Work to complete:
Transcribe, word for word and without additions, each line below from the one containing "第14话 (15, 205)" through the one containing "第58话 (15, 876)", both ends included.

Task inputs:

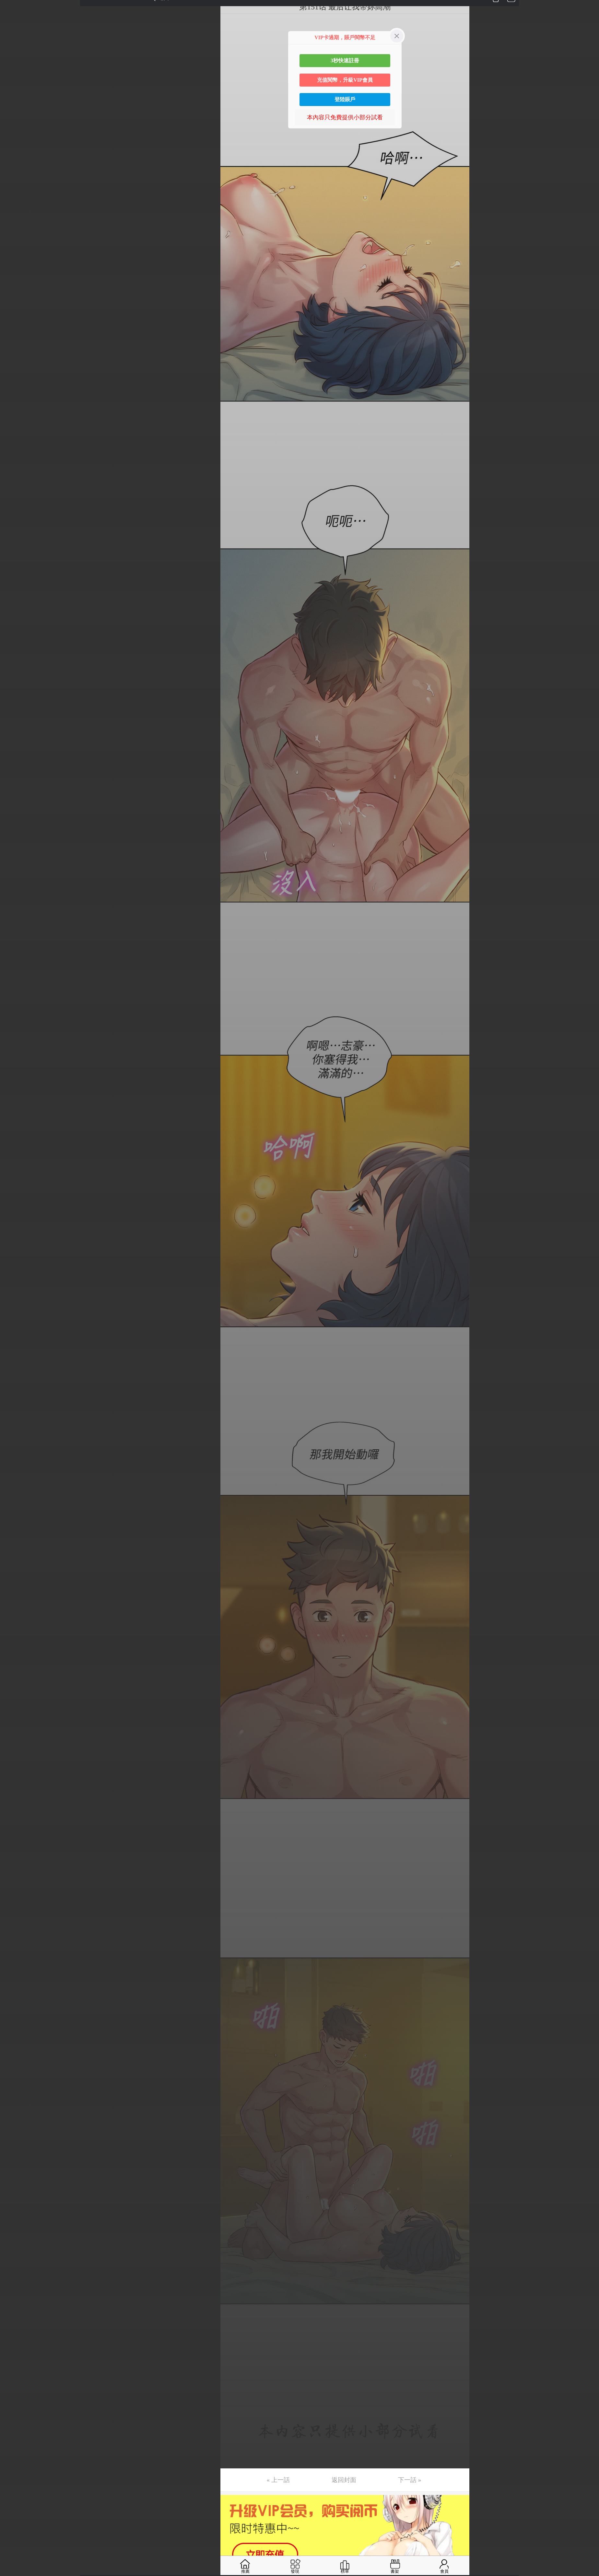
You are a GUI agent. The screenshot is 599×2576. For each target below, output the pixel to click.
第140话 (16, 2125)
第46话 (15, 693)
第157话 (16, 2384)
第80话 (15, 1211)
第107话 (16, 1623)
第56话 (15, 845)
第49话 (15, 739)
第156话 (16, 2369)
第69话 (15, 1043)
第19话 (15, 282)
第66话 (15, 998)
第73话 (15, 1104)
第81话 (15, 1226)
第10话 (15, 144)
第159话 (16, 2415)
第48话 (15, 723)
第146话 (16, 2217)
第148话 (16, 2247)
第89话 (15, 1348)
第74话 (15, 1120)
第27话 (15, 403)
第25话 (15, 373)
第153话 (16, 2324)
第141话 (16, 2141)
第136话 (16, 2064)
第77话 (15, 1165)
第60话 (15, 906)
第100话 (16, 1516)
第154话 (16, 2339)
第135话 (16, 2049)
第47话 (15, 708)
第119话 (16, 1805)
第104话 (16, 1577)
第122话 (16, 1851)
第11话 (15, 160)
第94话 (15, 1424)
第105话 (16, 1592)
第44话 (15, 662)
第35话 (15, 525)
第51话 (15, 769)
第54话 (15, 815)
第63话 (15, 952)
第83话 (15, 1257)
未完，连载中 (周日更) (35, 2445)
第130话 (16, 1973)
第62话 (15, 937)
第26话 (15, 388)
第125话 (16, 1897)
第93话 (15, 1409)
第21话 (15, 312)
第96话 (15, 1455)
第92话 (15, 1394)
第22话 (15, 327)
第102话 (16, 1546)
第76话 (15, 1150)
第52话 (15, 784)
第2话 (13, 22)
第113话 (16, 1714)
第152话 (16, 2308)
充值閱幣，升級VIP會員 (345, 80)
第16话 (15, 236)
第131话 (16, 1988)
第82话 (15, 1242)
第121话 (16, 1836)
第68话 (15, 1028)
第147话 (16, 2232)
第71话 (15, 1074)
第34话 (15, 510)
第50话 (15, 754)
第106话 (16, 1607)
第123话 (16, 1866)
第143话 (16, 2171)
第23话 (15, 342)
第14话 (15, 205)
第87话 (15, 1318)
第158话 (16, 2400)
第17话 (15, 251)
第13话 (15, 190)
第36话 (15, 541)
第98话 (15, 1485)
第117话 (16, 1775)
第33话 (15, 495)
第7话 (13, 99)
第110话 (16, 1668)
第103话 (16, 1562)
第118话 (16, 1790)
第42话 (15, 632)
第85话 (15, 1287)
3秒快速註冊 (345, 60)
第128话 (16, 1943)
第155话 (16, 2354)
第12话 (15, 175)
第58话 (15, 876)
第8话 (13, 114)
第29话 (15, 434)
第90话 (15, 1363)
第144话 (16, 2186)
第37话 (15, 556)
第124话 (16, 1882)
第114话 (16, 1729)
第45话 (15, 678)
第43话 (15, 647)
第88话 (15, 1333)
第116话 (16, 1760)
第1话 (13, 7)
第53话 (15, 800)
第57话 (15, 861)
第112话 (16, 1699)
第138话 (16, 2095)
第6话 (13, 83)
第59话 (15, 891)
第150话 (16, 2278)
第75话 (15, 1135)
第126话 (16, 1912)
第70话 (15, 1059)
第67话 (15, 1013)
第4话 (13, 53)
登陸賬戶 (345, 99)
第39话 (15, 586)
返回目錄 (21, 2467)
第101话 (16, 1531)
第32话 (15, 480)
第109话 (16, 1653)
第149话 (16, 2263)
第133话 (16, 2019)
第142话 (16, 2156)
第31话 (15, 464)
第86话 (15, 1303)
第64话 (15, 967)
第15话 (15, 221)
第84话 (15, 1272)
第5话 (13, 68)
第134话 (16, 2034)
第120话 (16, 1821)
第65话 (15, 982)
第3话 (13, 38)
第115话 (16, 1744)
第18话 (15, 266)
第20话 (15, 297)
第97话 (15, 1470)
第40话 (15, 602)
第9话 (13, 129)
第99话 (15, 1501)
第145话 (16, 2202)
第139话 (16, 2110)
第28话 (15, 419)
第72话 (15, 1089)
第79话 (15, 1196)
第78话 (15, 1181)
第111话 (16, 1683)
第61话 (15, 922)
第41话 (15, 617)
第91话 (15, 1379)
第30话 (15, 449)
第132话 (16, 2003)
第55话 (15, 830)
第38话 (15, 571)
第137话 (16, 2080)
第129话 (16, 1958)
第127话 (16, 1927)
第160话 (16, 2430)
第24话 (15, 358)
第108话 (16, 1638)
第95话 (15, 1440)
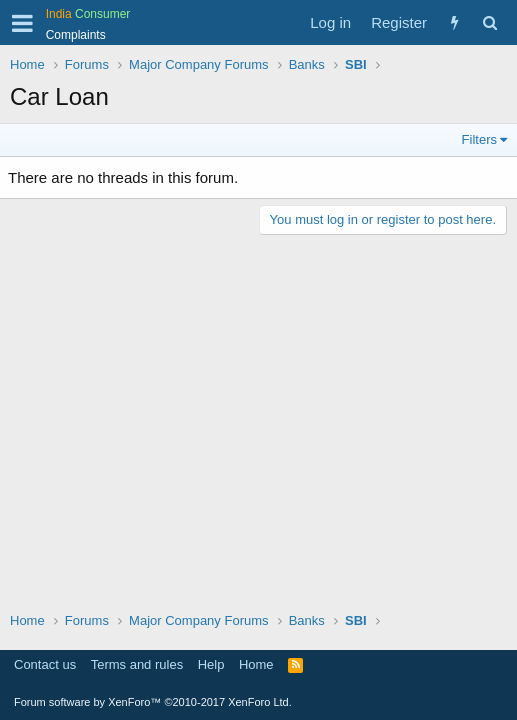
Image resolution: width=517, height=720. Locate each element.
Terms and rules (137, 664)
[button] (22, 23)
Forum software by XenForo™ (153, 702)
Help (211, 664)
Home (256, 664)
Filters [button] (479, 139)
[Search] (489, 22)
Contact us (45, 664)
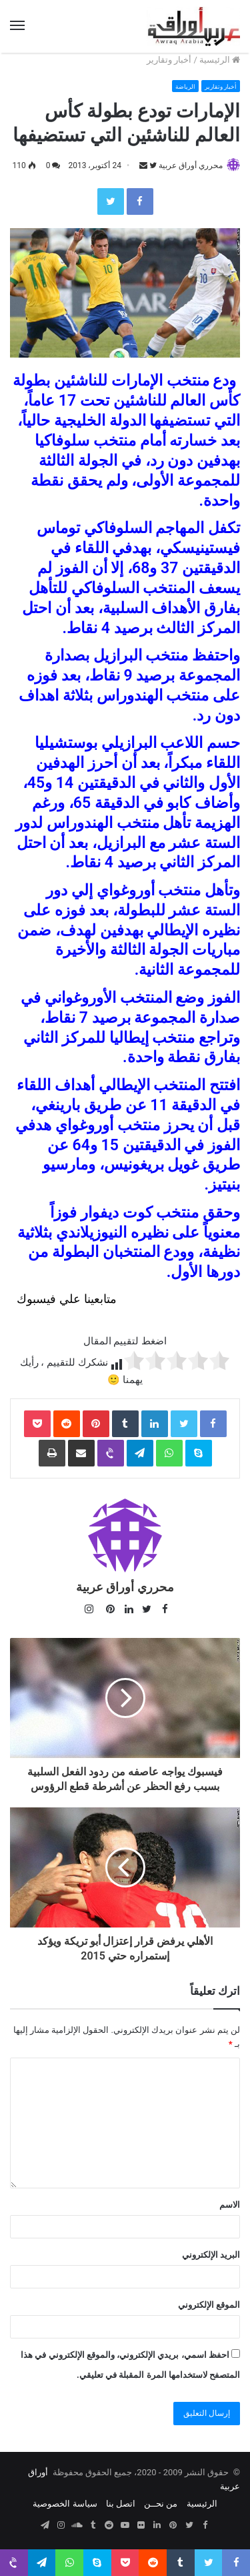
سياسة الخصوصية (65, 2504)
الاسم (229, 2205)
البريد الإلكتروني (211, 2255)
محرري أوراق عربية (191, 165)
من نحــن (160, 2504)
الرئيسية (219, 60)
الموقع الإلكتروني (209, 2305)
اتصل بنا (120, 2504)
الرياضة (185, 86)
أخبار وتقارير (169, 60)
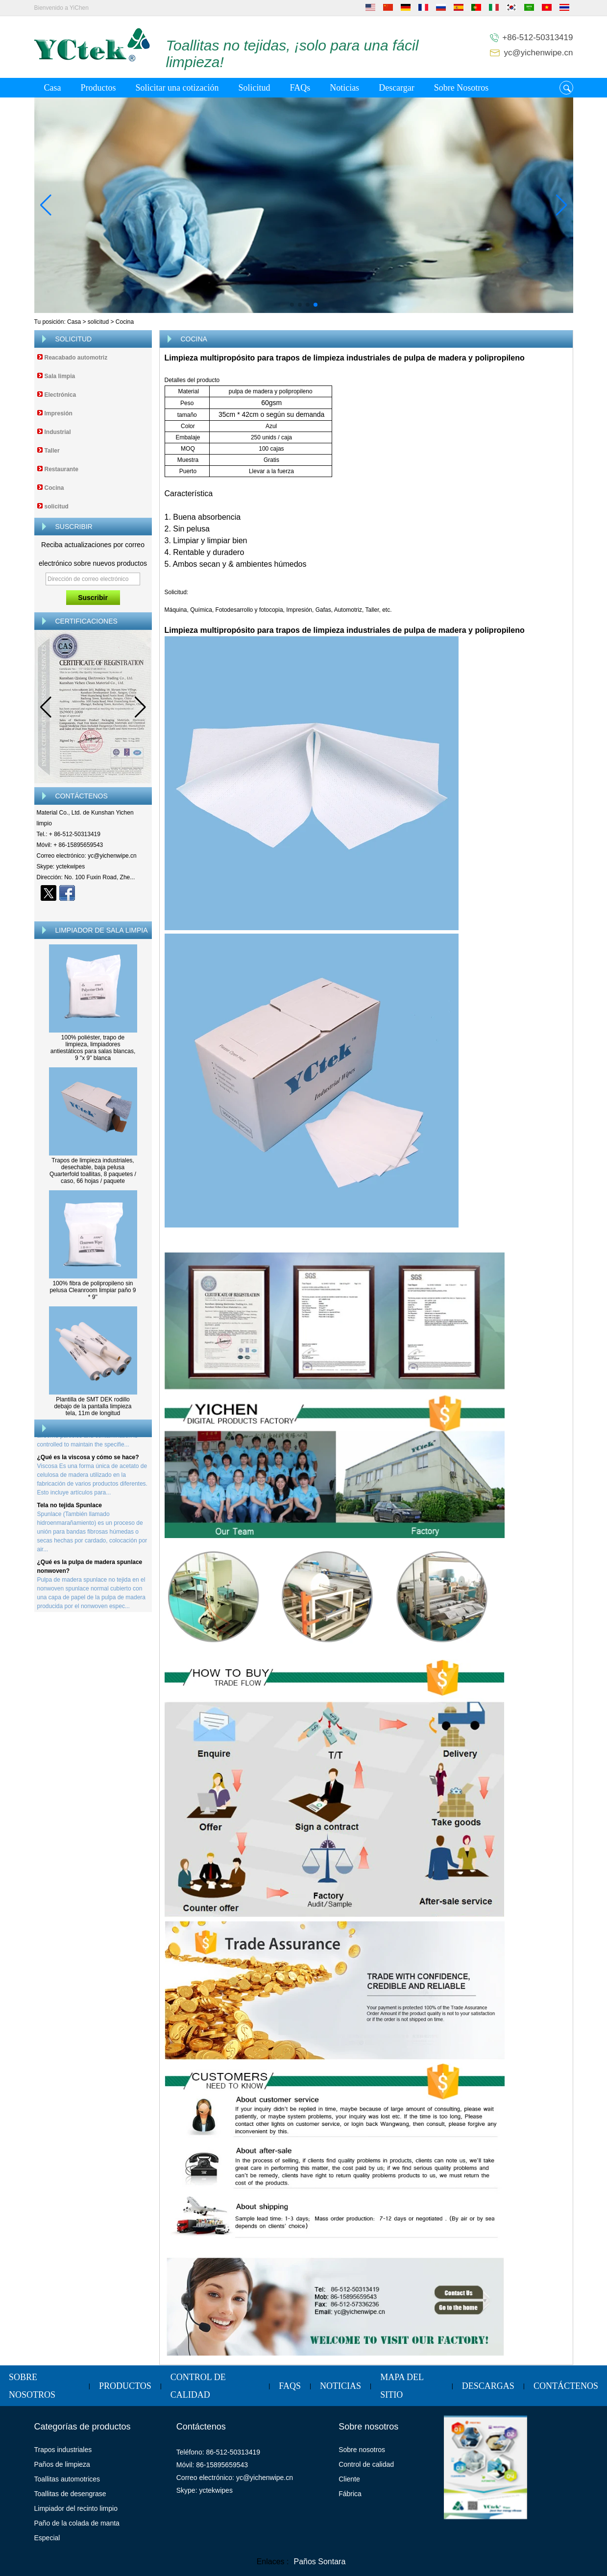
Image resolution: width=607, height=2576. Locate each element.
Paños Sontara (319, 2561)
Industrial (58, 432)
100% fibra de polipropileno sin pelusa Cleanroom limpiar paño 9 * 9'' (92, 1290)
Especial (47, 2538)
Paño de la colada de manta (77, 2523)
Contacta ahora (92, 910)
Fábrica (350, 2494)
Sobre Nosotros (461, 88)
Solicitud (254, 88)
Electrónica (60, 394)
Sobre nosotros (362, 2450)
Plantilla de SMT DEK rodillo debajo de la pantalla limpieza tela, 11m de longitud (92, 1406)
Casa (52, 88)
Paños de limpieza (62, 2464)
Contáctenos (566, 2386)
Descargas (488, 2386)
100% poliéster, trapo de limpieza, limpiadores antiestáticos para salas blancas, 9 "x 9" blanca (92, 1047)
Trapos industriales (63, 2450)
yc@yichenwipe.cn (538, 52)
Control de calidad (198, 2386)
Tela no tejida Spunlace (69, 1508)
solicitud (98, 321)
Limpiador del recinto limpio (76, 2508)
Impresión (59, 413)
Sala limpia (60, 376)
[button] (292, 305)
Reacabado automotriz (76, 357)
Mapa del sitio (401, 2386)
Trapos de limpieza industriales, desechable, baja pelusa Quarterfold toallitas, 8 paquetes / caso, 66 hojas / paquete (92, 1170)
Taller (52, 450)
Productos (98, 88)
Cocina (54, 487)
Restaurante (61, 469)
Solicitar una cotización (177, 88)
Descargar (396, 88)
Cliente (349, 2479)
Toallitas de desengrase (70, 2494)
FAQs (300, 88)
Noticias (344, 88)
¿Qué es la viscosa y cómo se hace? (88, 1460)
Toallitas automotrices (67, 2479)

Written solution:
第14话 (15, 205)
第87话 (15, 1318)
第158话 (16, 2400)
第17话 (15, 251)
第13话 (15, 190)
第36话 (15, 541)
第98话 (15, 1485)
第117话 (16, 1775)
第33话 (15, 495)
第7话 (13, 99)
第110话 (16, 1668)
第103话 (16, 1562)
第118话 (16, 1790)
第42话 (15, 632)
第85话 (15, 1287)
3秒快速註冊 (345, 60)
第128话 (16, 1943)
第155话 (16, 2354)
第12话 (15, 175)
第58话 (15, 876)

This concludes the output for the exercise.